Hambly entered Queen's College, University of Melbourne (B.A., 1931; M.A., 1933), and graduated with second-class honours in philosophy and sociology. Continuing his theological studies at the Melbourne College of Divinity (B.D., 1942), he was ordained on 8 March 1934 at Wesley Church, Melbourne. In Queen's College chapel on 10 April that year he married Dulcie May Sutherland (d.1993), a schoolteacher. For the next ten years he served in churches at Yarram, East Malvern and Warrnambool, and in the Methodist Home Mission department. At the age of 36 he was appointed minister of Pirie Street, Methodism's 'cathedral' church in Adelaide.
As a lecturer, Hambly made an enormous impact on the Methodist Church in South Australia.
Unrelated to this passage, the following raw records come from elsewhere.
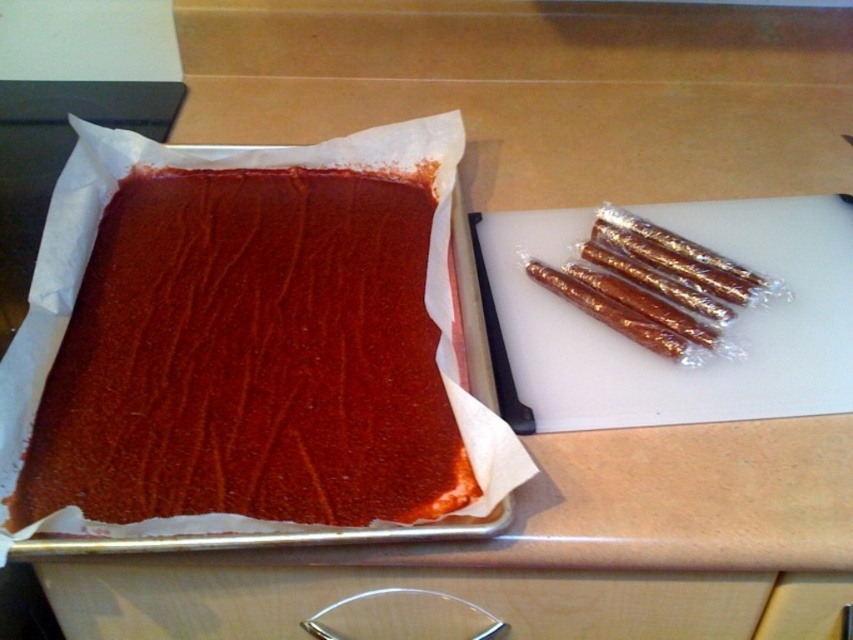 Does smooth chocolate cake at center have a greater width compared to wooden drawer handle at lower center?

Incorrect, smooth chocolate cake at center's width does not surpass wooden drawer handle at lower center's.

Between smooth chocolate cake at center and wooden drawer handle at lower center, which one has more height?

With more height is smooth chocolate cake at center.

Which is behind, point (315, 323) or point (344, 579)?

The point (315, 323) is more distant.

Identify the location of smooth chocolate cake at center. The image size is (853, 640). (248, 356).

Looking at this image, does wooden drawer handle at lower center have a lesser width compared to translucent plastic sticks at right?

Incorrect, wooden drawer handle at lower center's width is not less than translucent plastic sticks at right's.

Is wooden drawer handle at lower center positioned at the back of translucent plastic sticks at right?

No, wooden drawer handle at lower center is closer to the viewer.

Find the location of a particular element. wooden drawer handle at lower center is located at coordinates (384, 586).

Measure the distance between point (288, 472) and camera.

A distance of 23.52 inches exists between point (288, 472) and camera.

Find the location of a particular element. Image resolution: width=853 pixels, height=640 pixels. smooth chocolate cake at center is located at coordinates (248, 356). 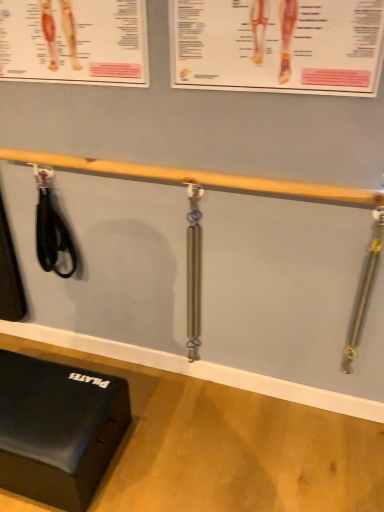 Question: Looking at their shapes, would you say silver metallic resistance band at center, the 2th tool positioned from the right, is wider or thinner than black rubber strap at left, which is the 3th tool from right to left?

Choices:
 (A) wide
 (B) thin

Answer: (A)

Question: From the image's perspective, is silver metallic resistance band at center, which is the 2th tool in left-to-right order, positioned above or below black rubber strap at left, marked as the 1th tool in a left-to-right arrangement?

Choices:
 (A) above
 (B) below

Answer: (B)

Question: Considering the real-world distances, which object is farthest from the silver metallic resistance band at right, the first tool positioned from the right?

Choices:
 (A) black rubber exercise mat at lower left
 (B) wooden beam at upper center
 (C) silver metallic resistance band at center, the 2th tool positioned from the right
 (D) black rubber strap at left, marked as the 1th tool in a left-to-right arrangement

Answer: (D)

Question: Which of these objects is positioned farthest from the silver metallic resistance band at right, the first tool positioned from the right?

Choices:
 (A) silver metallic resistance band at center, which is the 2th tool in left-to-right order
 (B) black rubber exercise mat at lower left
 (C) wooden beam at upper center
 (D) black rubber strap at left, marked as the 1th tool in a left-to-right arrangement

Answer: (D)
Tall of build, with a protruding chin, he was a fluent and powerful debater at Church conferences. At Pirie Street he showed himself to be one of the most scholarly and eloquent preachers in Australian Methodism. He exerted a great influence on younger men of the ministry in the ordering of church worship, in ecumenical matters and in the exposition of the New Testament, especially St John's Gospel. In 1955 he became president of the Methodist Conference in South Australia. He was elected secretary-general (1960) and president-general (1963) of the Methodist Church of Australasia.
Despite his commitment to Methodism, Hambly fostered closer relations with other denominations. As a student at Queen's College, he had been confirmed in the Anglican Church so that with good conscience he could take communion. In 1958-71 he was chairman of the Joint Commission on Church Union which embraced representatives from the national councils of the Congregational, Methodist and Presbyterian churches. He prepared several documents which provided a basis for the discussions between the three bodies that led to the formation of the Uniting Church in Australia in 1977.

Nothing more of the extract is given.